▸ **Task item**
Wherever the word "ΑΠΟΣΤΟΛΗΣ" occurs in the listing below, copy that whole line.
──────── Given entries
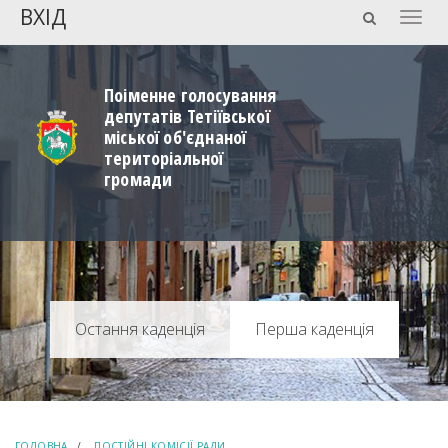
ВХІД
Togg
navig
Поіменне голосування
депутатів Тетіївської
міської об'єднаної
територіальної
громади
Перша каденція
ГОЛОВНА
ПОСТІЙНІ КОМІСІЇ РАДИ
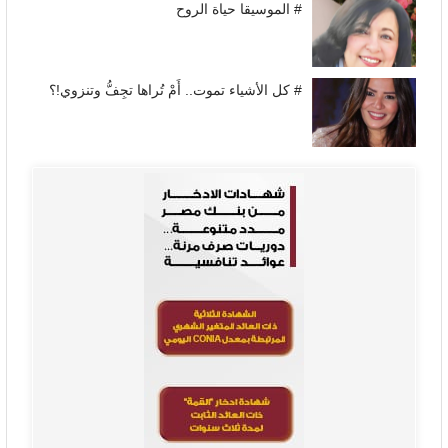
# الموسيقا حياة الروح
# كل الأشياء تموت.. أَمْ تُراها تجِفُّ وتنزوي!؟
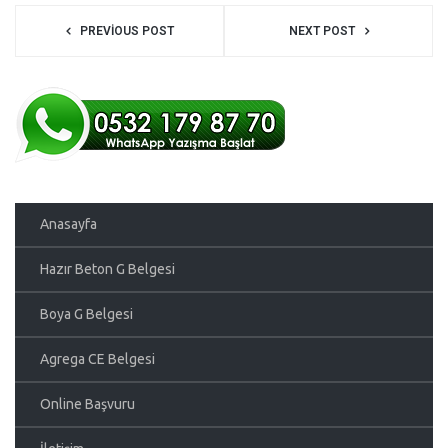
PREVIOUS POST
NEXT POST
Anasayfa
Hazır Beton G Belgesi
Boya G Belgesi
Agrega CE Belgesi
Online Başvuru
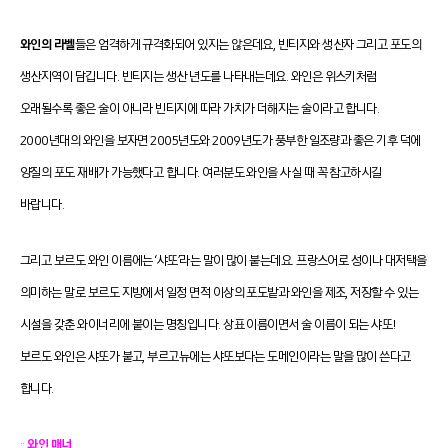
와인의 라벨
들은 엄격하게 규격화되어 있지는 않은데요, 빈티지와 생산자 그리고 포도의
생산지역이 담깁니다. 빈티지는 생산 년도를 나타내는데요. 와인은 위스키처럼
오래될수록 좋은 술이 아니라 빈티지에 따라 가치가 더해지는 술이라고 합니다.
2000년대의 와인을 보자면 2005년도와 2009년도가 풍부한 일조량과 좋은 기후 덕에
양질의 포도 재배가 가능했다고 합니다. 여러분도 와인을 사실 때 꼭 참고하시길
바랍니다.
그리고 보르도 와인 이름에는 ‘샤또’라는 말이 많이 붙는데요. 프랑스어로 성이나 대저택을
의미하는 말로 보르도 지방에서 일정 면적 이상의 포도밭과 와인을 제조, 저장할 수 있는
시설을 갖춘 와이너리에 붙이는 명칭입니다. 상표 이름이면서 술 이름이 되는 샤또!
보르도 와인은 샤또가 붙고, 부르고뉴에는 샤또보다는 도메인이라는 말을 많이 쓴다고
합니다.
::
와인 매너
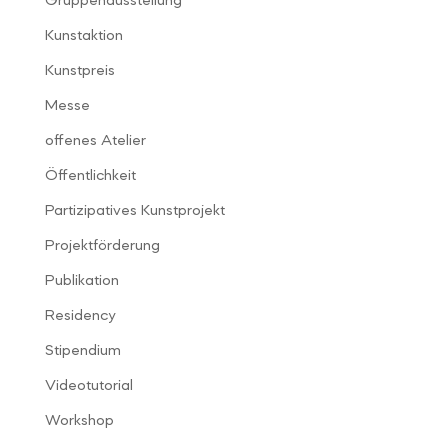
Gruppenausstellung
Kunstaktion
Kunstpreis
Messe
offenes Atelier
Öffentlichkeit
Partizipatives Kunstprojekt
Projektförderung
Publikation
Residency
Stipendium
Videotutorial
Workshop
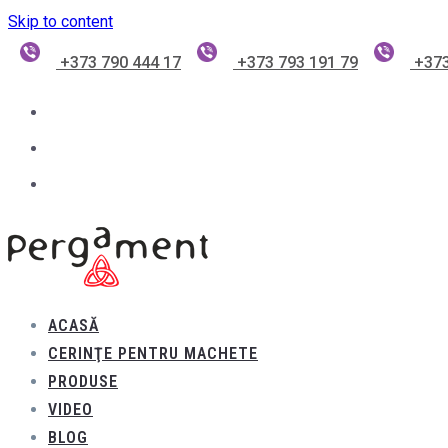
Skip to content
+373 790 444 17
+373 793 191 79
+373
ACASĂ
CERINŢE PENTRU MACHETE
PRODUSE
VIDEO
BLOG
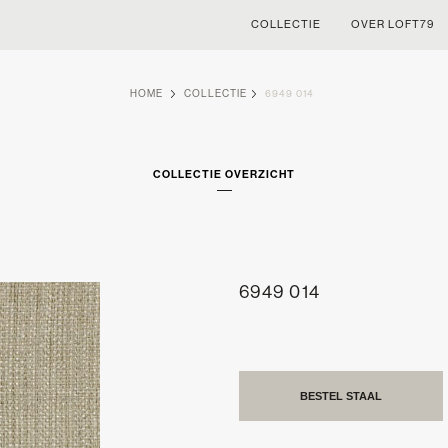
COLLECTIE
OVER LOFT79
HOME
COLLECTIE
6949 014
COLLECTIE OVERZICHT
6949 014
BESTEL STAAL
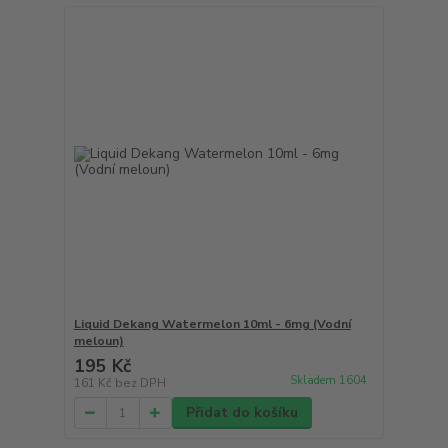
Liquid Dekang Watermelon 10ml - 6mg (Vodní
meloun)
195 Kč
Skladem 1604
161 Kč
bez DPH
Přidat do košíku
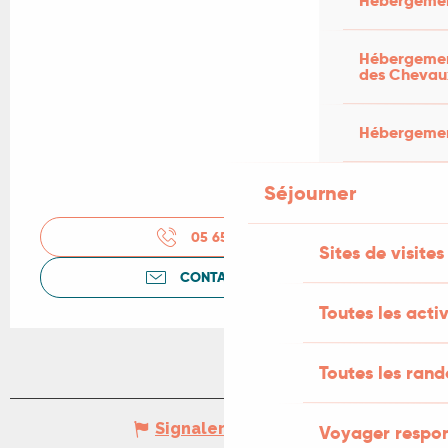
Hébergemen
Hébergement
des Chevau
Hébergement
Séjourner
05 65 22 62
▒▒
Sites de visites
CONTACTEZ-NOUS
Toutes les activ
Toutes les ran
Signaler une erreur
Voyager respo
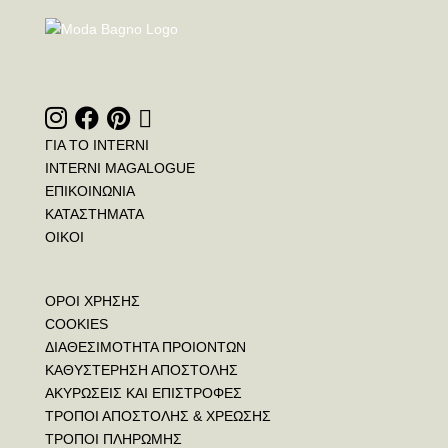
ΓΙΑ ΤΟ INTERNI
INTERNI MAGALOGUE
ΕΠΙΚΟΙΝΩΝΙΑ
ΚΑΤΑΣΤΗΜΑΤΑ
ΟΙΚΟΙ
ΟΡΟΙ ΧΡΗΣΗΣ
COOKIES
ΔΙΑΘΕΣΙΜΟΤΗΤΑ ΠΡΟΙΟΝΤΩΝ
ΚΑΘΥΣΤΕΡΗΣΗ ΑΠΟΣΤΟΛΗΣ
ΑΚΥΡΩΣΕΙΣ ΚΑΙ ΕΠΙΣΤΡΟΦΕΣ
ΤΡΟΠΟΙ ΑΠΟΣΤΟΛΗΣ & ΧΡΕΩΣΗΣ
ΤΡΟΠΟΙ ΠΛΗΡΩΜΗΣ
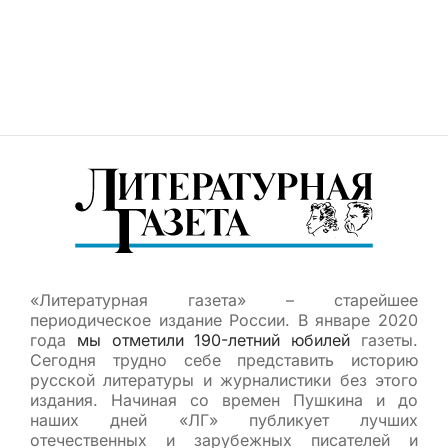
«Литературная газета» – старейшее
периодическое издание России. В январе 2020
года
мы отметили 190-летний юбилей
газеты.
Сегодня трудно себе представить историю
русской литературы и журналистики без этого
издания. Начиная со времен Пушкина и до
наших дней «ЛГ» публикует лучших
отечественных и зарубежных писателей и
────────────────
▸ **Result below**
ΚΑΘΥΣΤΕΡΗΣΗ ΑΠΟΣΤΟΛΗΣ
ΤΡΟΠΟΙ ΑΠΟΣΤΟΛΗΣ & ΧΡΕΩΣΗΣ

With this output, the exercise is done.